Stored data entries »
<<<<
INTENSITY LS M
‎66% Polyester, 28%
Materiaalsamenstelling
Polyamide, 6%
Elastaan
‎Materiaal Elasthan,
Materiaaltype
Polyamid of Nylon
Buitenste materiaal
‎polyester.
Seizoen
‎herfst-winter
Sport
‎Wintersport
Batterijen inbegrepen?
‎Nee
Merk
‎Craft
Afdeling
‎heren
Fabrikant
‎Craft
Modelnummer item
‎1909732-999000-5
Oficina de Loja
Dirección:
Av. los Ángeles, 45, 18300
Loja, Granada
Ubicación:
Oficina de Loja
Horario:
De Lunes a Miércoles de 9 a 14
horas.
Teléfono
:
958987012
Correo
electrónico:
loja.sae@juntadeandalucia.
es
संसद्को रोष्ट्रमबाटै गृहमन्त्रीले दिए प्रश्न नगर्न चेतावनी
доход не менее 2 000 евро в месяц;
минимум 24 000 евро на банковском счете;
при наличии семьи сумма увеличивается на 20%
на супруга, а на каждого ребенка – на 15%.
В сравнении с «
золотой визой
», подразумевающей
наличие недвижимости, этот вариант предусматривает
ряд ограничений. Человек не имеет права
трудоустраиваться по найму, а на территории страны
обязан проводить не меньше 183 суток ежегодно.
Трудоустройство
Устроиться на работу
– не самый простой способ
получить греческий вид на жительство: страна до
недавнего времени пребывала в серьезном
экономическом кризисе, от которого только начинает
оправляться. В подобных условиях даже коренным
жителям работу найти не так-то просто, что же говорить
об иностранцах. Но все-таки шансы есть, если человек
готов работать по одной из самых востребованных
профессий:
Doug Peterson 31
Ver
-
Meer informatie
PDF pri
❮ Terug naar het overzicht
>>>>
<<<<
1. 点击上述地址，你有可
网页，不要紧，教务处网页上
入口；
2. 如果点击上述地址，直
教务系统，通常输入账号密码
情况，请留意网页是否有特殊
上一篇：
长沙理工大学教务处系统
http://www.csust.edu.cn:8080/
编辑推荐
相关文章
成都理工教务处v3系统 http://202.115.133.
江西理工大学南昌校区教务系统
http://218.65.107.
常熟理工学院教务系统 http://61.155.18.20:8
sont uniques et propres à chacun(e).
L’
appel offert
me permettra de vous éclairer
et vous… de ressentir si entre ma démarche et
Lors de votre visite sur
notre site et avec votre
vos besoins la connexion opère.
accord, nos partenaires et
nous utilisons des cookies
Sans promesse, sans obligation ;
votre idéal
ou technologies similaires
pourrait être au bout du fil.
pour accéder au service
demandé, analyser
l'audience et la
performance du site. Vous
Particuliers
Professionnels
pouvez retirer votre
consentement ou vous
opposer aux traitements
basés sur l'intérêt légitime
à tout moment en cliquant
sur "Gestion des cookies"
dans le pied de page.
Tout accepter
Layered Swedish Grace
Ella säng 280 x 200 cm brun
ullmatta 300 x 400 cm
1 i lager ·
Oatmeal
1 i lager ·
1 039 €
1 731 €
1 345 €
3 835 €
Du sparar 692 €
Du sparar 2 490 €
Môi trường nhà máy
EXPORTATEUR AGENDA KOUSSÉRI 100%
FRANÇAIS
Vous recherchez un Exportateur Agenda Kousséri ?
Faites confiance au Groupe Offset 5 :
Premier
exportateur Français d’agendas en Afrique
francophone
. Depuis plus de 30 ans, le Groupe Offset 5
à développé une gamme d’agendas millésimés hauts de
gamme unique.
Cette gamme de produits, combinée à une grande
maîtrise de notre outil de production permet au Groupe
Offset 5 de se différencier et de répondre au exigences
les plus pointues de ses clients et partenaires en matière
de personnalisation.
>>>>
<<<<
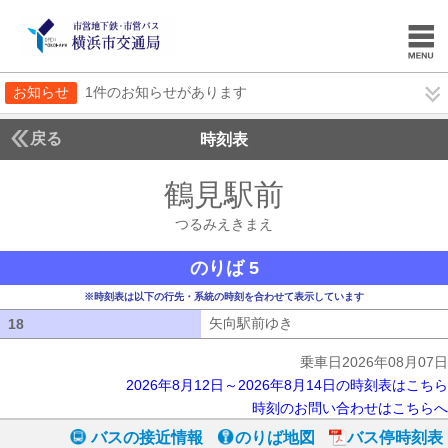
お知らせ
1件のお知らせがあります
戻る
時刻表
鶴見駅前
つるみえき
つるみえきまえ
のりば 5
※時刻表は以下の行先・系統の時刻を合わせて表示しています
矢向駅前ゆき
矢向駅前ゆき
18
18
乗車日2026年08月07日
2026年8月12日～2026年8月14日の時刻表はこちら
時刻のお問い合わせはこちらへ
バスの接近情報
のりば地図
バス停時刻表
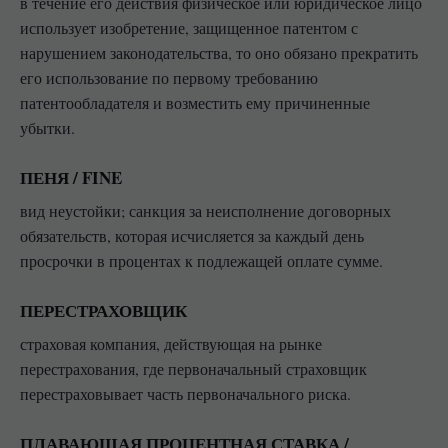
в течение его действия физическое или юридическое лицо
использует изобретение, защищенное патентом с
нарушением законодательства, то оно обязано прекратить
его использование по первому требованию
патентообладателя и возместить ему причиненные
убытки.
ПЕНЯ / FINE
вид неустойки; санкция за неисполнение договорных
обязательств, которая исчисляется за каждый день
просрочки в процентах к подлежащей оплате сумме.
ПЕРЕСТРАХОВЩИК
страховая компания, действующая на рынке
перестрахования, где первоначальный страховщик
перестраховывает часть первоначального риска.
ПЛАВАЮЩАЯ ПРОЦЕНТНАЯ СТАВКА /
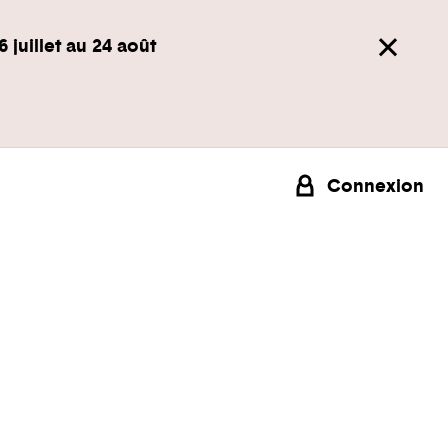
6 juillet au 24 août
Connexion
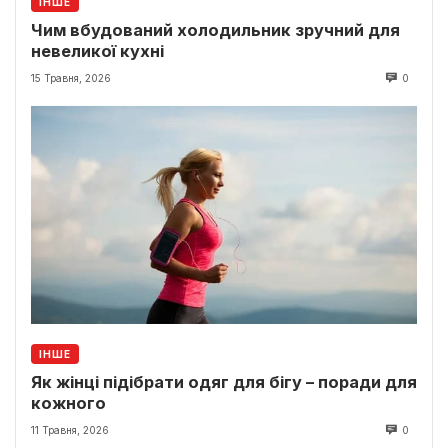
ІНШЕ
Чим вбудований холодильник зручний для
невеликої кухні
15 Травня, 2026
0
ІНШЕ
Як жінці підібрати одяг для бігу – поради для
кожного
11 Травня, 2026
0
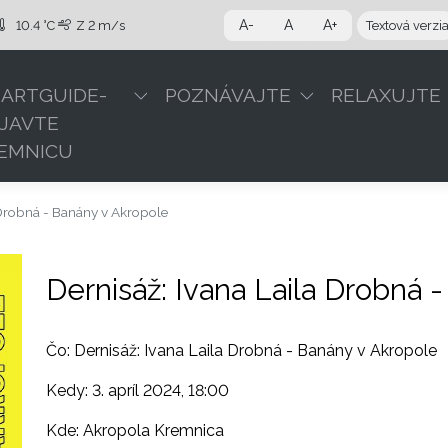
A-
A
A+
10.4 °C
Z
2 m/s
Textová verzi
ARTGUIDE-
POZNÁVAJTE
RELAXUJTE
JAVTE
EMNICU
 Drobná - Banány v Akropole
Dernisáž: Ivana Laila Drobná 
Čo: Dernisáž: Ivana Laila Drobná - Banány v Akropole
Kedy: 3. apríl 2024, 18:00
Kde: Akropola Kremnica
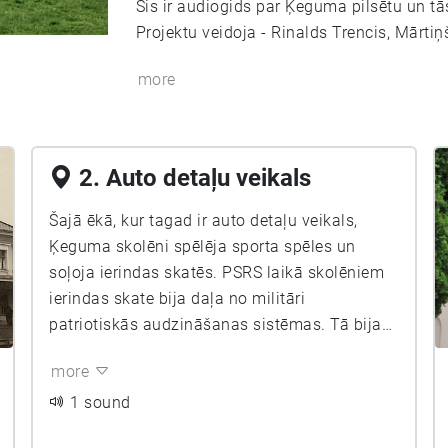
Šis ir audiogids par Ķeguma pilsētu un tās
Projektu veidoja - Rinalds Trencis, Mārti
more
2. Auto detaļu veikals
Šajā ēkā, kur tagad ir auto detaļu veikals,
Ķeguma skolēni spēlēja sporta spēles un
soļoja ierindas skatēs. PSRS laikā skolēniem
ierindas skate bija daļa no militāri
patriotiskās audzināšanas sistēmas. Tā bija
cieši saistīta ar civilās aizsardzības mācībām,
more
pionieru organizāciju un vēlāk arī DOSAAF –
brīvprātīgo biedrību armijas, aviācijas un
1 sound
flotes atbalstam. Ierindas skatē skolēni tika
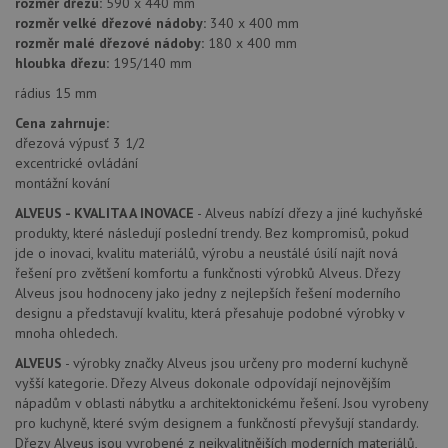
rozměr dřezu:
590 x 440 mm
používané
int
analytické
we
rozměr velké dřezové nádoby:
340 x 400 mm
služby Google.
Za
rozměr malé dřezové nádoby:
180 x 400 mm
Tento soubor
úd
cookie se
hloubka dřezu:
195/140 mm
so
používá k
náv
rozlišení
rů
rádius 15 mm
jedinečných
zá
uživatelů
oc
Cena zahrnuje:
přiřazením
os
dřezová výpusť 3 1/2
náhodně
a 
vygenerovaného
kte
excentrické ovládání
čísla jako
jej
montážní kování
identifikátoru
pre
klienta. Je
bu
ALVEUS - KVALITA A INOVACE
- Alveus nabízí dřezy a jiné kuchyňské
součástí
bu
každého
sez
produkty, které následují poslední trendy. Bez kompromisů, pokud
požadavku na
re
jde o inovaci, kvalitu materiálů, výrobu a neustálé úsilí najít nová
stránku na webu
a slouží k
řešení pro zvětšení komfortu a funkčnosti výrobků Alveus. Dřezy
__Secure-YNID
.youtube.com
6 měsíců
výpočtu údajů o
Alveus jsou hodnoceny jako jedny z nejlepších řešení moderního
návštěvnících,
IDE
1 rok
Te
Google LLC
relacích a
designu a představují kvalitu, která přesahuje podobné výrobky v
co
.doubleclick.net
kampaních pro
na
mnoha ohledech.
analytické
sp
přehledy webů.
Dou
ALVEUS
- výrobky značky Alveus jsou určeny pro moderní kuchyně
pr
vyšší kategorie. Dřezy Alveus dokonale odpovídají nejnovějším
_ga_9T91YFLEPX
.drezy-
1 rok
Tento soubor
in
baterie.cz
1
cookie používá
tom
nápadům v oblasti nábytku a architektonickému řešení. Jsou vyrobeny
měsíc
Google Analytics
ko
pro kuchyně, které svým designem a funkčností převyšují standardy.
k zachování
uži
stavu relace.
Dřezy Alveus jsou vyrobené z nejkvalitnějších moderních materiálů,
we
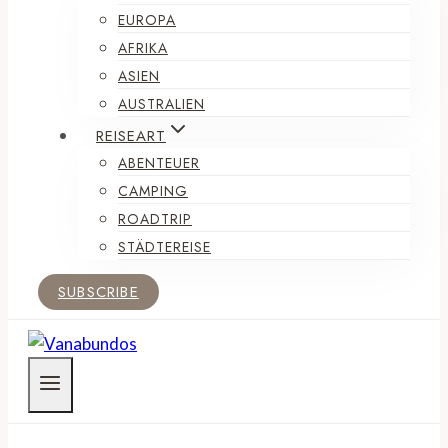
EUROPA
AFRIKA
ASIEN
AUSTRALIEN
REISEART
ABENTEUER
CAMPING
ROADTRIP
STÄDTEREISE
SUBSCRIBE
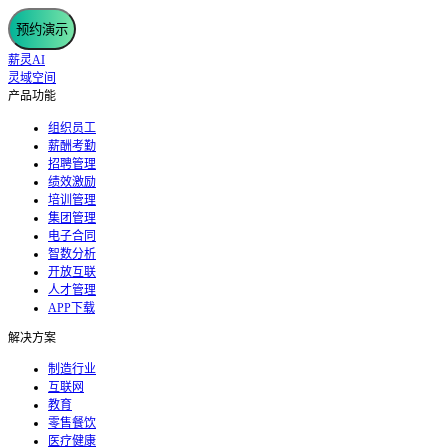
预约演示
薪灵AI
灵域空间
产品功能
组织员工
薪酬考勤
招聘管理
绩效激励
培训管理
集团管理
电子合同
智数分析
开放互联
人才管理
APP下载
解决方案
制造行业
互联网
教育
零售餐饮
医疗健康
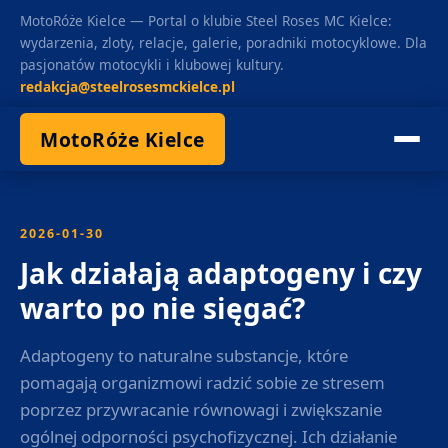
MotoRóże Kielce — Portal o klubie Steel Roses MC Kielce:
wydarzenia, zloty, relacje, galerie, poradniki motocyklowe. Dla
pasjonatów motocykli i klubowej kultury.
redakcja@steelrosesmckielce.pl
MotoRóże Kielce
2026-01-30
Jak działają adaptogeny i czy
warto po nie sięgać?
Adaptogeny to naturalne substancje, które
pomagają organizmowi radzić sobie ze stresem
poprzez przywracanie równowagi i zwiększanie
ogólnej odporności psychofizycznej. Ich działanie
>>>>
PROBLEM STATEMENT »
Above are the records; copy exactly the lines from the line with "francophone" through the line with "de personnalisation.", both included.

EXPECTED ANSWER »
francophone
. Depuis plus de 30 ans, le Groupe Offset 5
à développé une gamme d’agendas millésimés hauts de
gamme unique.
Cette gamme de produits, combinée à une grande
maîtrise de notre outil de production permet au Groupe
Offset 5 de se différencier et de répondre au exigences
les plus pointues de ses clients et partenaires en matière
de personnalisation.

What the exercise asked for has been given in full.